Elsevier

Applied Soft Computing

Volume 67, June 2018, Pages 540-557
Applied Soft Computing

Uncertainty management in software effort estimation using a consistent fuzzy analogy-based method

https://doi.org/10.1016/j.asoc.2018.03.022Get rights and content

Highlights

  • New C-FASEE method is proposed to better managing for uncertainty in software effort estimation environment.

  • The quality of software drivers is enhanced using a consistent fuzzy representation.

  • Uncertainty quantification by providing a possibility distribution of possible effort values can take the new project.

  • The new estimation model derive both the fuzzy estimation and the crisp estimation.

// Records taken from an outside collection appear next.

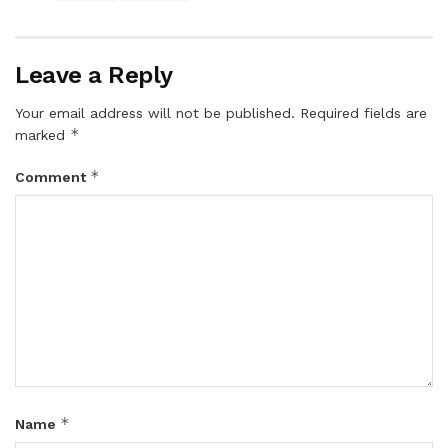
Leave a Reply
Your email address will not be published.
Required fields are
*
marked
*
Comment
*
Name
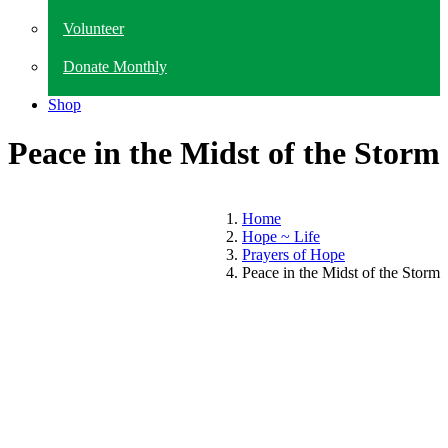
Volunteer
Donate Monthly
Shop
Peace in the Midst of the Storm
Home
Hope ~ Life
Prayers of Hope
Peace in the Midst of the Storm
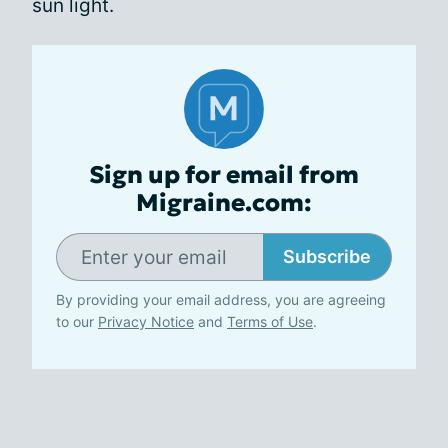
sun light.
Sign up for email from
Migraine.com:
Subscribe
By providing your email address, you are agreeing
to our
Privacy Notice
and
Terms of Use
.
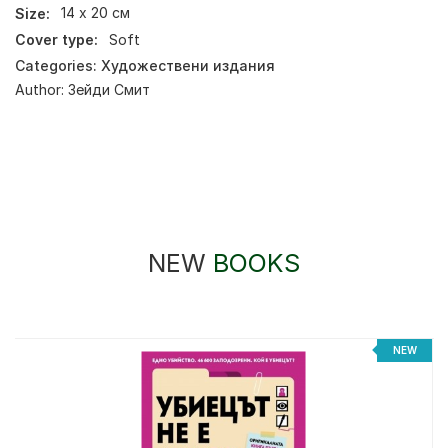
Size:
14 х 20 см
Cover type:
Soft
Categories:
Художествени издания
Author:
Зейди Смит
NEW
BOOKS
NEW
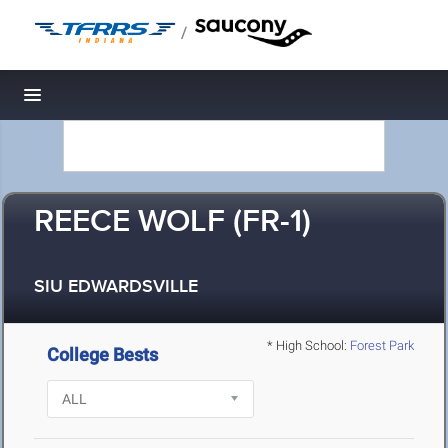
/
Toggle navigation
REECE WOLF (FR-1)
SIU EDWARDSVILLE
* High School:
Forest Park
College Bests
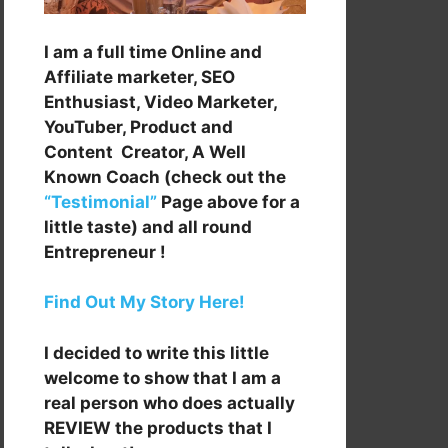
I am a full time Online and
Affiliate marketer, SEO
Enthusiast, Video Marketer,
YouTuber, Product and
Content Creator, A Well
Known Coach (check out the
“Testimonial”
Page above for a
little taste) and all round
Entrepreneur !
Find Out My Story Here!
I decided to write this little
welcome to show that I am a
real person who does actually
REVIEW the products that I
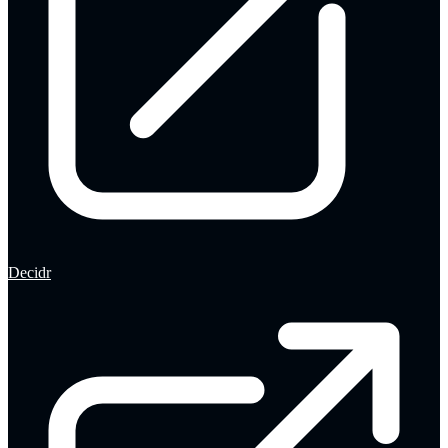
Decidr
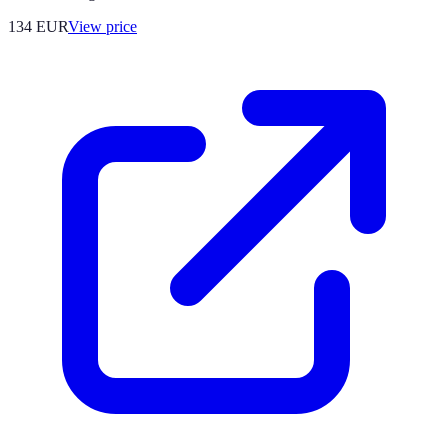
134
EUR
View price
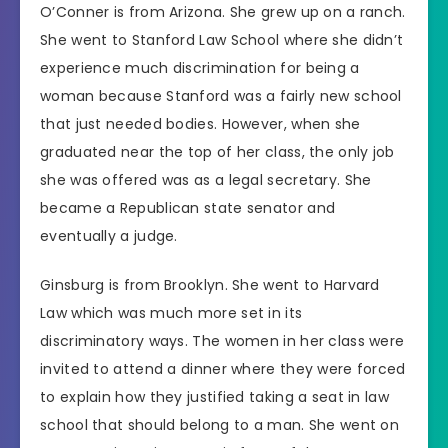
O’Conner is from Arizona. She grew up on a ranch.
She went to Stanford Law School where she didn’t
experience much discrimination for being a
woman because Stanford was a fairly new school
that just needed bodies. However, when she
graduated near the top of her class, the only job
she was offered was as a legal secretary. She
became a Republican state senator and
eventually a judge.
Ginsburg is from Brooklyn. She went to Harvard
Law which was much more set in its
discriminatory ways. The women in her class were
invited to attend a dinner where they were forced
to explain how they justified taking a seat in law
school that should belong to a man. She went on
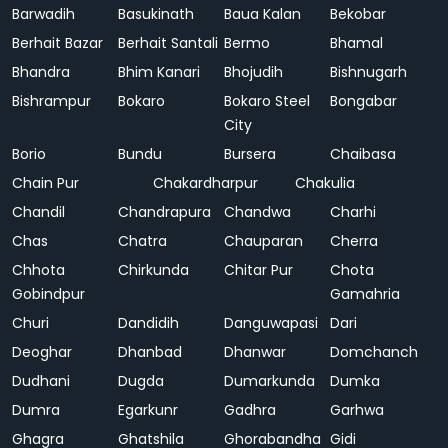
Barwadih
Basukinath
Baua Kalan
Bekobar
Berhait Bazar
Berhait Santali
Bermo
Bhamal
Bhandra
Bhim Kanari
Bhojudih
Bishnugarh
Bishrampur
Bokaro
Bokaro Steel
Bongabar
City
Borio
Bundu
Bursera
Chaibasa
Chain Pur
Chakardharpur
Chakulia
Chandil
Chandrapura
Chandwa
Charhi
Chas
Chatra
Chauparan
Cherra
Chhota
Chirkunda
Chitar Pur
Chota
Gobindpur
Gamahria
Churi
Dandidih
Danguwapasi
Dari
Deoghar
Dhanbad
Dhanwar
Domchanch
Dudhani
Dugda
Dumarkunda
Dumka
Dumra
Egarkunr
Gadhra
Garhwa
Ghagra
Ghatshila
Ghorabandha
Gidi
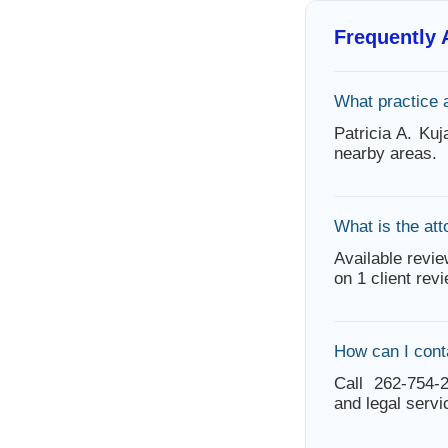
Frequently
What practice 
Patricia A. Ku
nearby areas.
What is the att
Available revie
on 1 client rev
How can I cont
Call 262-754-2
and legal servi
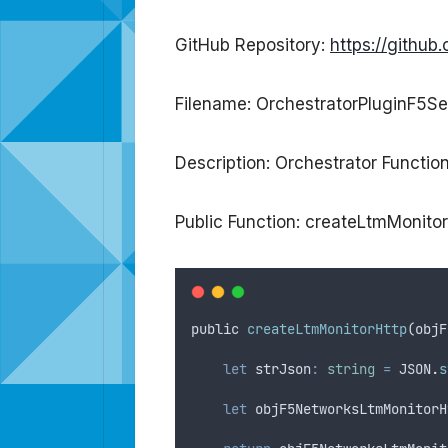
GitHub Repository:
https://githu
Filename: OrchestratorPluginF5Se
Description: Orchestrator Functio
Public Function: createLtmMonito
public
createLtmMonitorHttp
(
objF
let
strJson
:
string
=
JSON
.
s
let
objF5NetworksLtmMonitorH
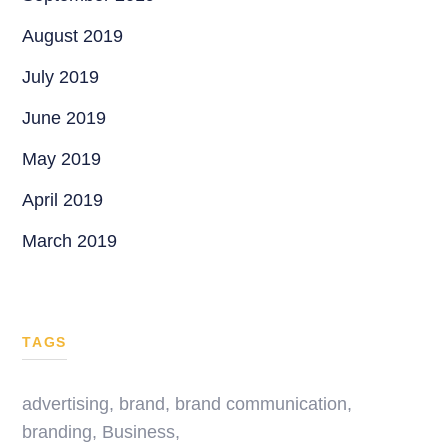
August 2019
July 2019
June 2019
May 2019
April 2019
March 2019
TAGS
advertising
,
brand
,
brand communication
,
branding
,
Business
,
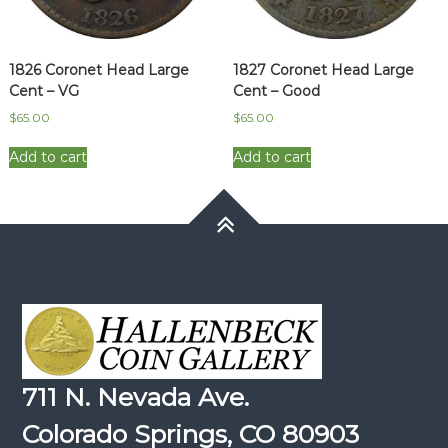
1826 Coronet Head Large
1827 Coronet Head Large
Cent – VG
Cent – Good
$
65.00
$
65.00
Add to cart
Add to cart
711 N. Nevada Ave.
Colorado Springs, CO 80903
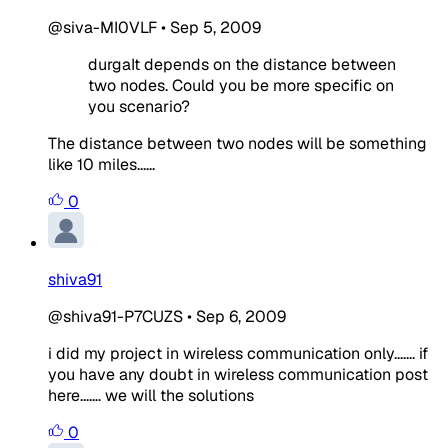
@siva-MI0VLF
•
Sep 5, 2009
durgaIt depends on the distance between
two nodes. Could you be more specific on
you scenario?
The distance between two nodes will be something
like 10 miles......
0
shiva91
@shiva91-P7CUZS
•
Sep 6, 2009
i did my project in wireless communication only....... if
you have any doubt in wireless communication post
here....... we will the solutions
0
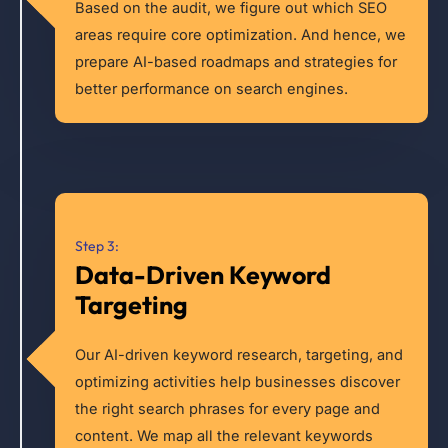
Based on the audit, we figure out which SEO
areas require core optimization. And hence, we
prepare AI-based roadmaps and strategies for
better performance on search engines.
Step 3:
Data-Driven Keyword
Targeting
Our AI-driven keyword research, targeting, and
optimizing activities help businesses discover
the right search phrases for every page and
content. We map all the relevant keywords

  • Experiment studies show a good estimation accuracy of the proposal and significant difference to comparison methods.

Abstract

Software effort estimation is a critical task in software project development management. Unfortunately, the uncertainty and inaccuracy are inherent properties of the software effort estimation environment. These are caused by the limited capabilities of the managers, to foresee, measure and describe factors influencing the software effort. The promising Fuzzy Analogy-based Software Effort Estimation model (FASEE) employs successfully fuzzy logic with approximate reasoning theory to handle imprecision and reasoning under uncertainty. Also, FASEE use possibility distribution to quantify the uncertainty in the estimate that aid the software managers to assess risks. Yet, the FASEE suffer from the low data quality and the uncertainty induced in the reasoning process. In this paper, we propose an enhancement of the FASEE, by imposing consistency criteria to deal with the aforementioned drawbacks. So, the underlying model, called Consistent Fuzzy Analogy-based Software Effort Estimation (C-FASEE) is endowed with two capabilities. The first one introduces consistency criteria in attribute representation by fuzzy sets to enable fitting each attribute to the software effort. The second one introduces a new relation of confidence to measure the extent that the resulted most similar projects respect the assumption “similar projects have similar efforts”. Moreover, the C-FASEE method provide a fuzzy estimate of the most possible fuzzy set will the true effort of the new software project falls in. This allow to the software manager to assess risks more optimally. The proposed C-FASEE is validated over thirteen software project datasets that represent different complexities. The obtained results are compared to variant methods of the analogy-based software effort estimation approach. The experimental results show that our proposal provides a good estimation accuracy of and has significantly best performance against the comparison methods.

Introduction

Software effort estimation is one of the most important activities in software project development management. It is crucial to optimal planning and is important for controlling the software development process. Indeed, the overestimation can lead to the misuse of development resources, while underestimation can lead to a lower quality product. To carry out accurate estimates, several software effort prediction techniques have been suggested. They fall into two major categories: parametric models, which are derived from the statistical and/or numerical analysis of historical project data, and machine learning (ML) models, which are based on a set of artificial intelligence techniques such as artificial neural networks (ANN), genetic algorithms (GA), analogy-based or case based reasoning (CBR), decision trees, and genetic programming. Many studies have reported that none of these approaches have proven to be consistently successful at predicting software effort [1]. However, they confirmed that analogy-based software effort estimation (ASEE) [[2], [3]] is a viable alternative to other conventional estimation methods.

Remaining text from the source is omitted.